El despacho del párroco estaba modestamente amueblado y detrás del escritorio de roble, en la pared central, destacaba una ikurriña. Ametzaga, estupefacto, contempló la bandera que ondeó en el espacio de Bizkaia que defendieron durante nueve meses y representaba la identidad no solo de los vascos peninsulares, sino continentales y de los compatriotas diseminados por el mundo americano. Más seguro, contestó a las preguntas del párroco sobre su lucha contra Franco, tan católico él y, al final, Ametzaga, dejando el francés, exclamo en euskera señalando la ikurriña: “Por ella nos han perseguido, hemos sido desplazados de nuestros hogares, que somos indigentes cuando teníamos un país, un hogar y un modio de vivir respetable. Y una ilusión de país hermanado con los seis herrialdes”…
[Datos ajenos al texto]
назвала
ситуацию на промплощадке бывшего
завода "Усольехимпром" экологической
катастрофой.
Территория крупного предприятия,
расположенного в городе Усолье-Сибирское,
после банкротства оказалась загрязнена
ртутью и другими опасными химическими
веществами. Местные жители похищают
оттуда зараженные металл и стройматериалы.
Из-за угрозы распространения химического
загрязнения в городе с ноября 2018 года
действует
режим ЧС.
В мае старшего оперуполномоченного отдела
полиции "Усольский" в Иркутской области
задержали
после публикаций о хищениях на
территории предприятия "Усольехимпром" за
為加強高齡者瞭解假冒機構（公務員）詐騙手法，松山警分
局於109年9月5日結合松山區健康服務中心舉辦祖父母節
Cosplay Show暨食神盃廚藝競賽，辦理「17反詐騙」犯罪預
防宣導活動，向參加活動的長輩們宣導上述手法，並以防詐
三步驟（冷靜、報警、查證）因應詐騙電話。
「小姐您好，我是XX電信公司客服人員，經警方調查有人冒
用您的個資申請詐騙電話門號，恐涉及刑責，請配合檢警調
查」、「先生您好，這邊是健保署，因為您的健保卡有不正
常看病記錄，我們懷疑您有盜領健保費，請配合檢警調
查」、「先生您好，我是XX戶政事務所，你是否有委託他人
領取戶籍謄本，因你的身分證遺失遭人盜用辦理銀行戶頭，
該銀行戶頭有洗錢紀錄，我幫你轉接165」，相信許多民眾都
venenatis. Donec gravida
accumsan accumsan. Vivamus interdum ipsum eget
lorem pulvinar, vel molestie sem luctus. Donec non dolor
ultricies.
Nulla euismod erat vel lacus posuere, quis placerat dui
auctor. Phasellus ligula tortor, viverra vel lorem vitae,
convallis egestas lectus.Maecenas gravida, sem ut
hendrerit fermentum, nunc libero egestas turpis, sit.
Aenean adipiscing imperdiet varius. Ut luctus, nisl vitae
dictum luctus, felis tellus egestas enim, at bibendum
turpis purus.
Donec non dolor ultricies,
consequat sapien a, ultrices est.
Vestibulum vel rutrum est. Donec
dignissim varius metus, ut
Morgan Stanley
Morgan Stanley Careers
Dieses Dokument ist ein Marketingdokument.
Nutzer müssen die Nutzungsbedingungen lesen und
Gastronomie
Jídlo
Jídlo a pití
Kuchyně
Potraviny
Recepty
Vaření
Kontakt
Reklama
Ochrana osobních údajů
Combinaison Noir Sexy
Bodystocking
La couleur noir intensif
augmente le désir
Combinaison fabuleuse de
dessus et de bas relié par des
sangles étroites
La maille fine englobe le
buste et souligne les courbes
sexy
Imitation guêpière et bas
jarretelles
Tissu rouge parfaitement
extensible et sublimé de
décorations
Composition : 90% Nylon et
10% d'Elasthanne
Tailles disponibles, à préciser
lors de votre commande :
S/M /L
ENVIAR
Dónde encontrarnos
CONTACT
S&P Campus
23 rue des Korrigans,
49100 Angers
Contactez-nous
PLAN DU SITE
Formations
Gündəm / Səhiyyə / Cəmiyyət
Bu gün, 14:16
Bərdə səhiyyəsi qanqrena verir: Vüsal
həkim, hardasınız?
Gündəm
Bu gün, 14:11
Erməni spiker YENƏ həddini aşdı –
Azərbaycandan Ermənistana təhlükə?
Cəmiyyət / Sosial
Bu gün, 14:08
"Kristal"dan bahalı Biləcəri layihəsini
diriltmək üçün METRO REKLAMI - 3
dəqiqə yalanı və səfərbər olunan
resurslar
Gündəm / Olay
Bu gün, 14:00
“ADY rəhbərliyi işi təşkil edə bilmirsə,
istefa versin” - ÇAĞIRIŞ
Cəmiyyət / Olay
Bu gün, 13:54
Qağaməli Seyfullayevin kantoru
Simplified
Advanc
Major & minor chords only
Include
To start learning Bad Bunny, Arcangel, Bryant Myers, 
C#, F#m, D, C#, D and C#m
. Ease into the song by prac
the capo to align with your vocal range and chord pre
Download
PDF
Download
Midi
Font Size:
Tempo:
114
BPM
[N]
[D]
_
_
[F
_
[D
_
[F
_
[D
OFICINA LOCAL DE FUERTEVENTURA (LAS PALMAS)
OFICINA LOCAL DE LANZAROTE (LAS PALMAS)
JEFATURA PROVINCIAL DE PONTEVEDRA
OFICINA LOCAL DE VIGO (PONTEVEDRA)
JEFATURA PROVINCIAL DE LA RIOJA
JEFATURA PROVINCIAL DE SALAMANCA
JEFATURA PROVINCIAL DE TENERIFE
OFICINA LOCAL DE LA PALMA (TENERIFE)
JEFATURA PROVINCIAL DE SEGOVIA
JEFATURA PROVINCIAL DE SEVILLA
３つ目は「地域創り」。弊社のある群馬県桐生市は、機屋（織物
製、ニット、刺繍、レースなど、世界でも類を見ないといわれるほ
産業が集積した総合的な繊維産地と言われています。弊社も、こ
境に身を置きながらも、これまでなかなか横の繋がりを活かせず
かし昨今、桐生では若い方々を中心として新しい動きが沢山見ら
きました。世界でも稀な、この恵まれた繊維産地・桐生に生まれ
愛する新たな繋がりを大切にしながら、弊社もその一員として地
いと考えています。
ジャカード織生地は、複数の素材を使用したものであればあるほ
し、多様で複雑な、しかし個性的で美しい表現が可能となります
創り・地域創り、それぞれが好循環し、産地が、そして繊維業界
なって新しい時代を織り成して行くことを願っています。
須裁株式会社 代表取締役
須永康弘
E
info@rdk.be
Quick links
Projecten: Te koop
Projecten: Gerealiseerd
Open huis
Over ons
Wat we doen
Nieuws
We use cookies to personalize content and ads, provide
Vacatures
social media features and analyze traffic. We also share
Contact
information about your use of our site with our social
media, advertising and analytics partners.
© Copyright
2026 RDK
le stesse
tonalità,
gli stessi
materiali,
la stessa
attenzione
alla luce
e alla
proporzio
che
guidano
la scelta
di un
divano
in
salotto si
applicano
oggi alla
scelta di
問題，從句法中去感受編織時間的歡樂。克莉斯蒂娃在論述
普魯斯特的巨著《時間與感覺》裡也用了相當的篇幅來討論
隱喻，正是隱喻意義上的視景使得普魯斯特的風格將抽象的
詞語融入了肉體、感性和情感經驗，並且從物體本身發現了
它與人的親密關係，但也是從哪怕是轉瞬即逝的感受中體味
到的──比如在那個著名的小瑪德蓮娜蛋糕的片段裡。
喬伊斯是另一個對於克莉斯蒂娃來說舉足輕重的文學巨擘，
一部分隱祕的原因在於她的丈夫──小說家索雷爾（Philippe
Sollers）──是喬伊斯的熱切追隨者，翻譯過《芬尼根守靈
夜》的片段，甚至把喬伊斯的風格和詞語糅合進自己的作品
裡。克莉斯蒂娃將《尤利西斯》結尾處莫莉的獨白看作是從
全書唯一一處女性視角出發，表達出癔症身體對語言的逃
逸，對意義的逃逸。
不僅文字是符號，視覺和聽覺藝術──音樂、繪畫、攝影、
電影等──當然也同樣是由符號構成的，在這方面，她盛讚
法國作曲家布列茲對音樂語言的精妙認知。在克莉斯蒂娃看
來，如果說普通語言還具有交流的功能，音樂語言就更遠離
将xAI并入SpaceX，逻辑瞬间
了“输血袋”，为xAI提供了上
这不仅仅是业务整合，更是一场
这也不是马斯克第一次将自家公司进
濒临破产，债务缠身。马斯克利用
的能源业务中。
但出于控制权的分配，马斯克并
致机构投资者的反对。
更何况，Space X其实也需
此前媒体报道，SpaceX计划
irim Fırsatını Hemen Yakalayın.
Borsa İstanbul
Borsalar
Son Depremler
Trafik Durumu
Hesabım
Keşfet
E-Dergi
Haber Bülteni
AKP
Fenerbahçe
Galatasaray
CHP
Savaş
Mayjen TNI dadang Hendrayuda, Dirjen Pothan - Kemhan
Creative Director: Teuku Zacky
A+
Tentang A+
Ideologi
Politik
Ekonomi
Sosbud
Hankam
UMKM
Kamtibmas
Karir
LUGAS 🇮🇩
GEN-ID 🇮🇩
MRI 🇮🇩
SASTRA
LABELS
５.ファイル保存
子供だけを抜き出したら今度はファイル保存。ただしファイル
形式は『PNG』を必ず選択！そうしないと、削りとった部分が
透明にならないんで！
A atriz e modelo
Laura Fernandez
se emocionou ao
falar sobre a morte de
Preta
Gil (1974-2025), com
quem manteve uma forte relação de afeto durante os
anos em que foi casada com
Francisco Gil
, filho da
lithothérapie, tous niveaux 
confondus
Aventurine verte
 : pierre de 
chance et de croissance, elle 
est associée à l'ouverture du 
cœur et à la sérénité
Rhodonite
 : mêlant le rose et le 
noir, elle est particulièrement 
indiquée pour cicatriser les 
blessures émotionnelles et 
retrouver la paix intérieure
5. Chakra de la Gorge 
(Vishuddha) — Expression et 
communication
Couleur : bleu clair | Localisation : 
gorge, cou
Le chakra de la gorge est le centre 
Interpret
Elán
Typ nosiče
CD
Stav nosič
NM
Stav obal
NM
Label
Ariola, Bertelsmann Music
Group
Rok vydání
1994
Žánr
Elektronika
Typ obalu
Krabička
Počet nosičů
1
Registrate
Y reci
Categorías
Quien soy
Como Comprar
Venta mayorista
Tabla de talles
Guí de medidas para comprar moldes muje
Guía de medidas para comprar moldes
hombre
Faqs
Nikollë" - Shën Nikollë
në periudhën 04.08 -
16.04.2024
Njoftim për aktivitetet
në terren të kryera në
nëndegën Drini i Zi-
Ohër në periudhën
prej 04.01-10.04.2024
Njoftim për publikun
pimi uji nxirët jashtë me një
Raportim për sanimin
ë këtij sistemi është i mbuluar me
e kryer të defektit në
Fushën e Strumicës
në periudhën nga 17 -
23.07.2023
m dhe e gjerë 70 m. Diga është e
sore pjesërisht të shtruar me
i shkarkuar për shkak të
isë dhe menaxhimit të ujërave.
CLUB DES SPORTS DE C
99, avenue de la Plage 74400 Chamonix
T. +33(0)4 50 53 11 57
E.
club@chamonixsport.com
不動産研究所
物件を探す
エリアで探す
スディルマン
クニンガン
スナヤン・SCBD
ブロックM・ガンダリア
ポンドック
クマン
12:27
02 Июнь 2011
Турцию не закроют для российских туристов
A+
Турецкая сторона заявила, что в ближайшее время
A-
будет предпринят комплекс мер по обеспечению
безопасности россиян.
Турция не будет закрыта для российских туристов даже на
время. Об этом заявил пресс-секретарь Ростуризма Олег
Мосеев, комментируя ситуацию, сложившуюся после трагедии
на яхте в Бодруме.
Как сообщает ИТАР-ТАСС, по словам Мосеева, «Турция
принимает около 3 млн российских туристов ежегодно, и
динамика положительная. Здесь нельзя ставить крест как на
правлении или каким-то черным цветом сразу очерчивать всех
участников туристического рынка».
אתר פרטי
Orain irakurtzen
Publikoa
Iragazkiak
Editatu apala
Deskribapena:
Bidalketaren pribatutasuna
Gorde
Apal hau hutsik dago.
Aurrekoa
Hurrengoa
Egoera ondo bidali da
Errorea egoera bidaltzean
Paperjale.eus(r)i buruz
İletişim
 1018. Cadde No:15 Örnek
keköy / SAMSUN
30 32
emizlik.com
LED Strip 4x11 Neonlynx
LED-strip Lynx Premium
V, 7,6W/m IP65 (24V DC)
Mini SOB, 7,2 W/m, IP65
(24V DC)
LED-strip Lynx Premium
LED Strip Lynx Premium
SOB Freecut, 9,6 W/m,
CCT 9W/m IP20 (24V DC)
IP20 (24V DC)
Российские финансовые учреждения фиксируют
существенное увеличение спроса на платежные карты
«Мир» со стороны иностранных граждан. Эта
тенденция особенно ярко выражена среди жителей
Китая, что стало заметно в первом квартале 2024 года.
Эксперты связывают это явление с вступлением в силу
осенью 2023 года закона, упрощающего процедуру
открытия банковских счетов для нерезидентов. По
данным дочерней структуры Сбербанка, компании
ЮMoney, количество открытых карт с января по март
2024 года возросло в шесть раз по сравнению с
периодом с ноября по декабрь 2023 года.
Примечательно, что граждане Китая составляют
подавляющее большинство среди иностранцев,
El sacerdote miró la ikurriña que engalanaba su despacho e iluminaba su alma y, de pronto, como Pablo en el camino de Tarso, vio la luz. Se levantó de su sillón, abrió los brazos y estrechó al hombre que le hablaba en su lengua, con modalidad bizkaina. Era un abrazo fraternal demorado por más de quinientos años, exponiendo con amargura la derrota que llevaba en su corazón, trasmitida por sus antepasados, desde la toma a sangre y fuego de Donibane Garazi, en 1512 y 1521, cuando dejó de ser Llave del Reino, pues partieron a Nabarra en dos.

“Gora Euskadi askatuta” –musitó en voz baja el viejo hombre–, estremecido por los avatares de la historia.

Al día siguiente, el médico, el boticario, el dueño de la tienda de abastos, mujeres cargando ropa y sábanas, llegaron al viejo castillo –construido tras la conquista para marcas las líneas divisorias de España y Francia, queriendo anular Nabarra–, otorgando bienvenida a sus compatriotas. Dentro del espectro de aquella nueva guerra, el corazón bascon seguía latiendo. Alguien encendió una hoguera en aquella tardía noche de San Juan y de reencuentro, en el foso de la ciudadela, que sirvió de catarsis para espantar la hostilidad e iluminara la fraternidad de un tiempo nuevo.